Reputation: 10161
I found that Maven implies specific directory layout. But I don't understand from here: http://maven.apache.org/guides/introduction/introduction-to-the-standard-directory-layout.html
where java libraries needed to compile and run my code should be placed. I think they shouldn't be placed under 'src/main/resources' because resources is something like images or so. Also it doesn't look right to place them under 'src/main/java'. If I wouldn't use maven, I'd place libraries in project's root lib
directory. But I don't think that for maven project it will be right. Please advise.
UPD: I solved the problem. The matter was that I set packages for my sources as src.main.myApp instead of main.myApp. This seems to upset maven.
Upvotes: 5
Views: 4795
Reputation: 1685
In Maven, you do not keep libraries in your project. You specify dependencies on these libs, and they get populated into your local repository. At the time of build, if you are packaging the libs (say for a war file), they do get pulled into target//WEB-INF/lib. But in general, the whole idea is not to deal with these libraries or manage them, just to manage dependencies in your pom file, and forget the rest.
Upvotes: 1
Reputation: 4219
Maven handles your project dependencies in a different way to a 'Standard' Java project.
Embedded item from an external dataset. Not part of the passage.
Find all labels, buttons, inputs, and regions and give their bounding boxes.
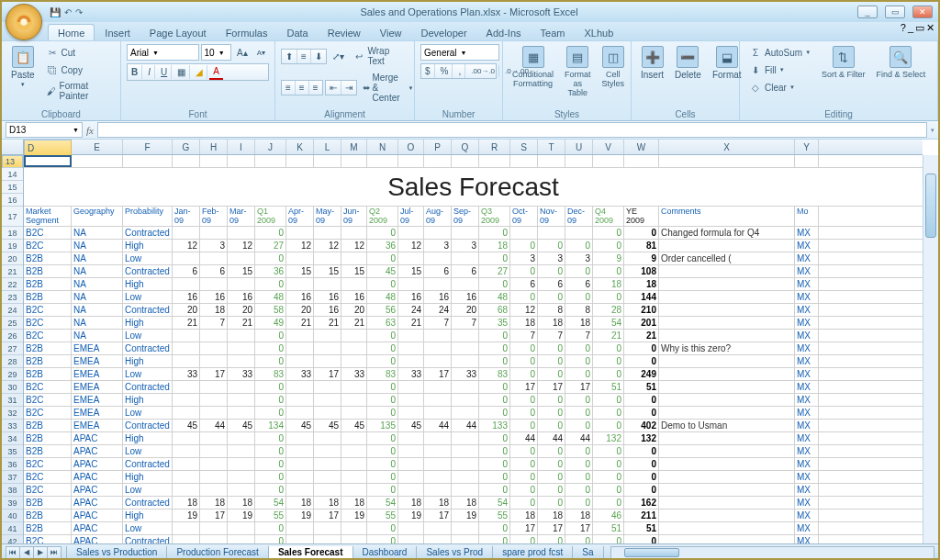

You declare the libraries you depend on in your project's pom.xml:
e.g.
<project xmlns="http://maven.apache.org/POM/4.0.0" xmlns:xsi="http://www.w3.org/2001/XMLSchema-instance" xsi:schemaLocation="http://maven.apache.org/POM/4.0.0 http://maven.apache.org/xsd/maven-4.0.0.xsd">
<modelVersion>4.0.0</modelVersion>
<groupId>org.example</groupId>
<artifactId>your-project</artifactId>
<version>1.0-SNAPSHOT</version>
<packaging>war</packaging>
<name>your-project-web</name>
<dependencies>
<dependency>
<groupId>org.codehaus.jackson</groupId>
<artifactId>jackson-mapper-asl</artifactId>
<version>1.8.5</version>
</dependency>
</dependencies>
</project>
When you use a maven command to build the project, i.e. mvn install
, it will download the dependencies for you and store them in your local repository.